_Stored data entries_:
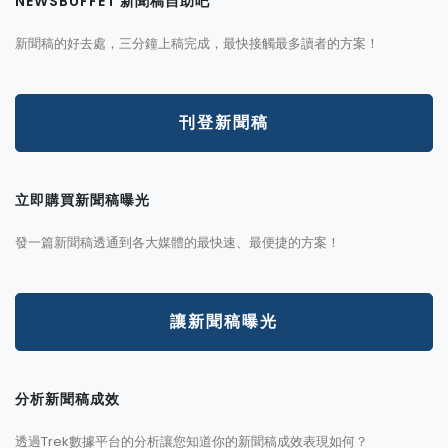
NEWSBUFFET 新聞稿自助吧
新聞稿的好去處，三分鐘上稿完成，最快接觸最多讀者的方案！
刊登新聞稿
立即購買新聞稿曝光
發一篇新聞稿透通到各大媒體的最快速、最便捷的方案！
讓新聞稿曝光
分析新聞稿成效
透過Trek數據平台的分析讓您知道你的新聞稿成效表現如何？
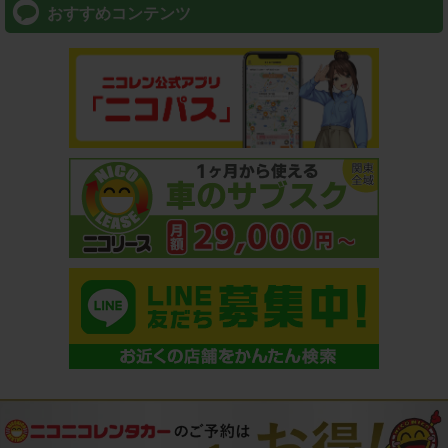
おすすめコンテンツ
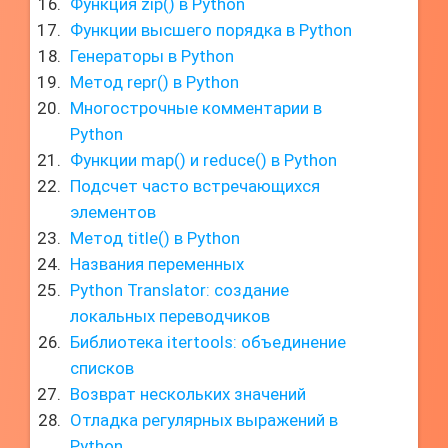
Функция zip() в Python
Функции высшего порядка в Python
Генераторы в Python
Метод repr() в Python
Многострочные комментарии в
Python
Функции map() и reduce() в Python
Подсчет часто встречающихся
элементов
Метод title() в Python
Названия переменных
Python Translator: создание
локальных переводчиков
Библиотека itertools: объединение
списков
Возврат нескольких значений
Отладка регулярных выражений в
Python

_WHAT YOU NEED TO DO_:
Return all lines in the entries above that carry the word "Функции".

_RESPONSE BOX_:
Функции высшего порядка в Python
Функции map() и reduce() в Python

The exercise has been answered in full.